Ruhunun, bedeninin, zihninin her zerresinde Satsu sayıklamaları barındıran Utsugi, bir Kyoto gezisinde, tapınakların arasında dolaşırken mezar taşını nasıl yaptıracağına karar verme aşamasında da planlarına Satsuko’yu dahil eder: mezar taşına Satsuko’nun yüzünü ve gövdesini yaptırmak istemektedir. Şimdi sadece ölümden sonrasında bile Satsuko ile olmanın yollarını düşlemektedir.

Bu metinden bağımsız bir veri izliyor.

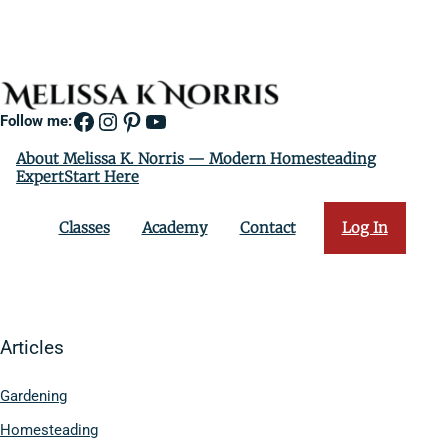
Facebook
Instagram
Pinterest
YouTube
Follow me:
About Melissa K. Norris — Modern Homesteading
ExpertStart Here
Classes
Academy
Contact
Log In
Articles
Gardening
Homesteading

Tanizaki, Çılgın Bir İhtiyarın Güncesi’nde, yaşlı bir adamın dilinden cinselliğin yaşsızlığının ve cinsellikle gelen dirilişleri anlatır. Yaşlılıkta cinsellik algısını, cinselliğin yarattığı sanrıları, hezeyanları, Satsuko’nun oyunlarını anlatırken, bir yandan Japonya’da zaman içinde değişen güzellik algısı hakkında, dönemin Tokyo’su hakkında bilgi verir, okuru Kyoto’da tapınaklar arasında dolaştırır ve Japon kültürüne dair izlerin peşinden Japonya’nın çok içinden bir anlatı sunar okura. Tanizaki, yazdığı notların diliyle her tür cinsellik tabusunu yıkan, yerine sıradışı cinsellikler koyan Çılgın Bir İhtiyarın Güncesi’nde, okuru bu sıradışı cinselliklerle cesurca yüzleştirir. Bu yüzleşme Utsugi’nin çığlıklarında dile gelir:

“Buda’nın ayak izi taşını senin ayaklarından yaptırmak istiyorum Satsu. Öldüğüm zaman küllerim o taşın altına konacak. O da benim nirvanam olacak.”